I headed back to Menindee and spoke to the local community about my idea, explaining that I envisaged the burning tree as a beacon drawing people’s attention to the way the river had been treated. It’s funny when you break through with an idea and it all starts falling into place.
Fire is an integral part of the Australian landscape. I started this project just a couple of years after Sydney was blanketed by smoke for months on end as bushfires swept through the east coast, and fire is used in farming and is an important part of the landscape for Indigenous people as well.
I spoke to a film pyrotechnics specialist, who came up with a simple system that allowed me to connect a few of the gas canisters generally used for barbecues to flexible gas lines called “slinkies”, which could be wired up the back of each tree, away from the wood and out of sight of the camera. These produced an outline of flames when we lit them, briefly turning the tree into a sort of fire sculpture. They’d only be lit for 15 or 20 seconds while I got the shot, and we also had bush fire aqua backpacks we could use to spray any stray embers. Even though these trees are dead, they’re still very important habitats. But the gas flames did no damage to them and the bugs and spiders that lived in them were unharmed.

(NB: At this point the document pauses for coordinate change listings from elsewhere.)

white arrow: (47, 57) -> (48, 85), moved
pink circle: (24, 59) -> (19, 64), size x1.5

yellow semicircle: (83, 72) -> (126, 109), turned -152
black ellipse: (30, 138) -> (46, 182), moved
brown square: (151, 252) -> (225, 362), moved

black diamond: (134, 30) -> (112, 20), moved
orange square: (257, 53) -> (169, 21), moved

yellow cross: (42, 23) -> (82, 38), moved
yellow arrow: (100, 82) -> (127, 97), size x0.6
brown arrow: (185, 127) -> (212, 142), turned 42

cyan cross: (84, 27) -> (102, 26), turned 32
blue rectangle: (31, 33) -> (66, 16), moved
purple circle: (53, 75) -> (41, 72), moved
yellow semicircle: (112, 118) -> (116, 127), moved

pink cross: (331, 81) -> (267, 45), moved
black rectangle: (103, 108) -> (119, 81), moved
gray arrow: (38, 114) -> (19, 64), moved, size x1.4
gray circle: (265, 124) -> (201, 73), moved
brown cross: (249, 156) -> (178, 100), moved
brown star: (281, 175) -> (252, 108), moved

At the end of the project, I stripped everything away to see what the fire did by itself. I wanted to photograph it coming straight out of the water, and also reflected by it. To achieve that, my assistant Nick and I walked a couple of kilometres out to where the water was, towing all our equipment, and then perhaps another kilometre beyond that – it’s so flat, you have to go that far before the water is even a metre deep.
The slinky was about 10cm under the water and we had to wait until the air was dead still – a rare occurrence – so the gas pooled above the water and created mini-explosions. As soon as we did the first test, we saw the flame taking on these organic shapes. I love that people look at the shapes and bring their own meanings to the images. To me, this one, Blaze 24, looks like a dragon.

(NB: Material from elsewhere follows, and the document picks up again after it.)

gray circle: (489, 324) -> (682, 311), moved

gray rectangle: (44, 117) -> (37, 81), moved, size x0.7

Blaze #24 is part of From the Roster at Hamiltons Gallery, London, until 26 April
Murray Fredericks’ CV

Born: Sydney, 1970.
Trained: “Largely self-taught in conjunction with short courses on the techniques of exposing, film processing and printing. Once my exhibitions started getting noticed I went to the University of New South Wales and completed two master’s degrees in art. One practical and one research.”
Influences: “Josef Koudelka’s Gypsies kicked me off. From the grids of Bernd and Hilla Becher I learned about the power of seriality, and from the American photographers Stephen Shore, Joel Sternfeld and Richard Misrach I learned about the technical aesthetics of using negative film with large format cameras.”

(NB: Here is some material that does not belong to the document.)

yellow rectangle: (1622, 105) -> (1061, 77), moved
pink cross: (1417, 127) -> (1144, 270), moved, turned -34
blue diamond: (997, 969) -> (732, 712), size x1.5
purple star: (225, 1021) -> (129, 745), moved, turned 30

High point: “Probably the early success of the film Salt, which went from being video documentation of my master’s work to winning 12 major film awards, including the Cameraimage Golden Frog for best cinematography, and being longlisted for the Oscars.”
Low point: “Being alone on the ice sheet in Greenland and getting told by satellite phone that a polar bear was coming for me. I had a long night in a blizzard waiting with flares and a rifle for an attack I couldn’t see coming.”
Top tip: “Follow your instincts, do your own thing, work harder than you dream.”